— Work required —
Write out the data below exactly, beginning with the first line and ending once the line that has "Contact info (88, 2288)" is written.
*** Begin section ***
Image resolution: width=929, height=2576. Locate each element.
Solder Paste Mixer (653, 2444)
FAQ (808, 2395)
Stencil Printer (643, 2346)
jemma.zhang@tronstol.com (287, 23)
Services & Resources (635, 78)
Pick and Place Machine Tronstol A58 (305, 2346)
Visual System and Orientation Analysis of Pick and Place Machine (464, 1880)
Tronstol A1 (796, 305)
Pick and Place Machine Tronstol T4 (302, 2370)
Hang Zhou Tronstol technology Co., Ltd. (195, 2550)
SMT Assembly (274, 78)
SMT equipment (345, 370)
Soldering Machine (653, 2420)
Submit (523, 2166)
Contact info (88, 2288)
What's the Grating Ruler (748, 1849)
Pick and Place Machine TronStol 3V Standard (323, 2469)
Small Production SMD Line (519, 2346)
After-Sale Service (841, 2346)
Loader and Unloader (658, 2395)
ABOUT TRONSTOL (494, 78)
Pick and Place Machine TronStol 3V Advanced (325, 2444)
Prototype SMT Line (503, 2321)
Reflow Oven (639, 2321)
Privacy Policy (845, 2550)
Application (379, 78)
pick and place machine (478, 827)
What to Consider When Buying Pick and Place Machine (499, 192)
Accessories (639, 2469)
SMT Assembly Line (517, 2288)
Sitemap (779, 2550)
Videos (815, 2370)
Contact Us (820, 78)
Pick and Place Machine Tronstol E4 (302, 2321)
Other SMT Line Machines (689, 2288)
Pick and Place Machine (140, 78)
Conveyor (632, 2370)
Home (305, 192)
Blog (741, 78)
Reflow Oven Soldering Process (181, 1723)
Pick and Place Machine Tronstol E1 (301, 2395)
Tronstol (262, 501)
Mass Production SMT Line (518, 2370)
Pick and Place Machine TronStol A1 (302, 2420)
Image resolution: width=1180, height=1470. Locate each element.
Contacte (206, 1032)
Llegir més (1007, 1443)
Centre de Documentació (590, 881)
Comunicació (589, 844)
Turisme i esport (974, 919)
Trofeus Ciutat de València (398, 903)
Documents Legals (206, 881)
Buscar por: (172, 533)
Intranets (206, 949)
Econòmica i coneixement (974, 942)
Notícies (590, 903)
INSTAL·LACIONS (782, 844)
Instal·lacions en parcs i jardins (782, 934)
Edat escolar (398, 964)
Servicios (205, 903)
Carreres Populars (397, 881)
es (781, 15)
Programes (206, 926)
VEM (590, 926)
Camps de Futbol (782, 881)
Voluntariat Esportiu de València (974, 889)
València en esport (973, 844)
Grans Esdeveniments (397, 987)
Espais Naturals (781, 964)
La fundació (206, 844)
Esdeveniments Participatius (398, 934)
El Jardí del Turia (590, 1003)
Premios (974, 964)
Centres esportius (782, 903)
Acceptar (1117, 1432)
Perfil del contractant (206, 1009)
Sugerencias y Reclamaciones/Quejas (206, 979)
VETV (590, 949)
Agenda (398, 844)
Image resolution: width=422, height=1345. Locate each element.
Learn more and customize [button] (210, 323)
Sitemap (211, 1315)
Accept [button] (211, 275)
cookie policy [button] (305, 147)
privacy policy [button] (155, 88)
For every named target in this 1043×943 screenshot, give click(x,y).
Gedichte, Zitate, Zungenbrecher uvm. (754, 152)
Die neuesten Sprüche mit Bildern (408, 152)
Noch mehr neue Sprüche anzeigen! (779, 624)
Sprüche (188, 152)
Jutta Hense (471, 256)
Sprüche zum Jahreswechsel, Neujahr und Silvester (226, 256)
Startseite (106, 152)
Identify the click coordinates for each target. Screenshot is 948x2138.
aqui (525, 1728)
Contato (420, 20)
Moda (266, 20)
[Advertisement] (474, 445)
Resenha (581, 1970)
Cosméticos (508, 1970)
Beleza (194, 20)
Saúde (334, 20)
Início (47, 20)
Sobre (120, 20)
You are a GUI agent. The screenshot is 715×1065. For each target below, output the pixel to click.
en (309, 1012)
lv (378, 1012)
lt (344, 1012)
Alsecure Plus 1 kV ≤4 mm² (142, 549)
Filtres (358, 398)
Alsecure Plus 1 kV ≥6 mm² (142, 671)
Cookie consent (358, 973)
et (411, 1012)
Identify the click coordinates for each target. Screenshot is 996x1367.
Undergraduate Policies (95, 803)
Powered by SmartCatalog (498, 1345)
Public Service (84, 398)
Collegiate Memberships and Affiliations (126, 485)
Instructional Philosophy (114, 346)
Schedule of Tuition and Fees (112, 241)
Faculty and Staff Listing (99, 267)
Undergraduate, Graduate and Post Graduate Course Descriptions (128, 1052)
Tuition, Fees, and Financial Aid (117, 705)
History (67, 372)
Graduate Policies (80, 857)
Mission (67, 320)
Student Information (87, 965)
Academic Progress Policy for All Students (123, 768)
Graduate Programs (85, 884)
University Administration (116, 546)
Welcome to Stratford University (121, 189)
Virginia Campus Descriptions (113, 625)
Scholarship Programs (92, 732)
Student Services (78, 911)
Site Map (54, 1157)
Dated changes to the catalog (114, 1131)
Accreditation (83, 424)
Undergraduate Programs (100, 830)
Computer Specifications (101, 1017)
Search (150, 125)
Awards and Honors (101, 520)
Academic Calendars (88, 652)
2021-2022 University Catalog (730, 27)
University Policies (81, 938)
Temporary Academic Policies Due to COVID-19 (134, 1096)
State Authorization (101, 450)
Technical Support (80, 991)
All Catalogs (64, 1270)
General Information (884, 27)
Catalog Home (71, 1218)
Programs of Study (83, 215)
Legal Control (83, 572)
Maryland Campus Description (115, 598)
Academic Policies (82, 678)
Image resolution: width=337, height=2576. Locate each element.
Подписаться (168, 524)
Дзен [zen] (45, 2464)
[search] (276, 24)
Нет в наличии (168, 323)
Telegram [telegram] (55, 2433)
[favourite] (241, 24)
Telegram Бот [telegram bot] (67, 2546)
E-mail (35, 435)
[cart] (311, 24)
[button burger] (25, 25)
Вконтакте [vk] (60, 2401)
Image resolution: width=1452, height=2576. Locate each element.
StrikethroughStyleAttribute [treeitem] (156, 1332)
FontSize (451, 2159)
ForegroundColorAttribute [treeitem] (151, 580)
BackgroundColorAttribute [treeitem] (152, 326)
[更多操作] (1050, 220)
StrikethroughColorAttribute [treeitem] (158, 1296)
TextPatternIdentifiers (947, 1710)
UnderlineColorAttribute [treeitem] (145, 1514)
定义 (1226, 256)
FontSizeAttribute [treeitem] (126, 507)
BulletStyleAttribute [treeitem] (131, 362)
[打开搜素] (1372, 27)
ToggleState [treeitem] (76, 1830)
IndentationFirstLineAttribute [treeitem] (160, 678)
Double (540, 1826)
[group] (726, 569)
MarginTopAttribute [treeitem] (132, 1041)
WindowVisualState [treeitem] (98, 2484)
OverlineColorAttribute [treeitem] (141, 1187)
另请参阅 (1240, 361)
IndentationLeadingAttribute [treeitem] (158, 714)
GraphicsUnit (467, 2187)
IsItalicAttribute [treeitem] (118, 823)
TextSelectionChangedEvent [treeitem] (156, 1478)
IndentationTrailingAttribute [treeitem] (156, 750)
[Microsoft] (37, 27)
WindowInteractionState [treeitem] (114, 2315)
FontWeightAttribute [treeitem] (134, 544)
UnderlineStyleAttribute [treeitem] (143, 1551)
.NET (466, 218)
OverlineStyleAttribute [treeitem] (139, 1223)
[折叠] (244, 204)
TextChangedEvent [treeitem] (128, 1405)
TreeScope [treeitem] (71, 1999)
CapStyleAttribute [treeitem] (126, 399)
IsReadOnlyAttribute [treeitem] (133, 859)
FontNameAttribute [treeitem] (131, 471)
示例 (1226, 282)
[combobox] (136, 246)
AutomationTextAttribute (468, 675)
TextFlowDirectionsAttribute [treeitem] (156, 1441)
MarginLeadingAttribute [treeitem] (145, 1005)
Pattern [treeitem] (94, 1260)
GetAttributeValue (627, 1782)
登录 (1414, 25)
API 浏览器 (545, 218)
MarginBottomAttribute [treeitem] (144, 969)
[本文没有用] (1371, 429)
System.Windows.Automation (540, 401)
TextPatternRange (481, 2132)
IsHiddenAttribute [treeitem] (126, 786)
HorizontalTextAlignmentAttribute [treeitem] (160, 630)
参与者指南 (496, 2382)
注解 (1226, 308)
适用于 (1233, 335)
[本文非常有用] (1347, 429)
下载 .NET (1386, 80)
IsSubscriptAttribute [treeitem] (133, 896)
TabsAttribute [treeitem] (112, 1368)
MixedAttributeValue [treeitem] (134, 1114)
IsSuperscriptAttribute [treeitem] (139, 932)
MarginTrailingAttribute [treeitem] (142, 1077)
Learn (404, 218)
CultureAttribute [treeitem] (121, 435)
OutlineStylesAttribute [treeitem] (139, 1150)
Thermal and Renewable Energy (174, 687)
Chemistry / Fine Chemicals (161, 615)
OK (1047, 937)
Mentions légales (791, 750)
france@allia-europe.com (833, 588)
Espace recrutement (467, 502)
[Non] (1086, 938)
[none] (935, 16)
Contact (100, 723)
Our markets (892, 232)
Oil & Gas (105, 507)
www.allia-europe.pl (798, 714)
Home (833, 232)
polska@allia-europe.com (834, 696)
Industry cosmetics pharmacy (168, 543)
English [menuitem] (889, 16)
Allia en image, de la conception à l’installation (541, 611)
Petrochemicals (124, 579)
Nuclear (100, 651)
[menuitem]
*** End section ***
— Response for this exercise —
Image resolution: width=929, height=2576. Locate each element.
Solder Paste Mixer (653, 2444)
FAQ (808, 2395)
Stencil Printer (643, 2346)
jemma.zhang@tronstol.com (287, 23)
Services & Resources (635, 78)
Pick and Place Machine Tronstol A58 (305, 2346)
Visual System and Orientation Analysis of Pick and Place Machine (464, 1880)
Tronstol A1 (796, 305)
Pick and Place Machine Tronstol T4 (302, 2370)
Hang Zhou Tronstol technology Co., Ltd. (195, 2550)
SMT Assembly (274, 78)
SMT equipment (345, 370)
Soldering Machine (653, 2420)
Submit (523, 2166)
Contact info (88, 2288)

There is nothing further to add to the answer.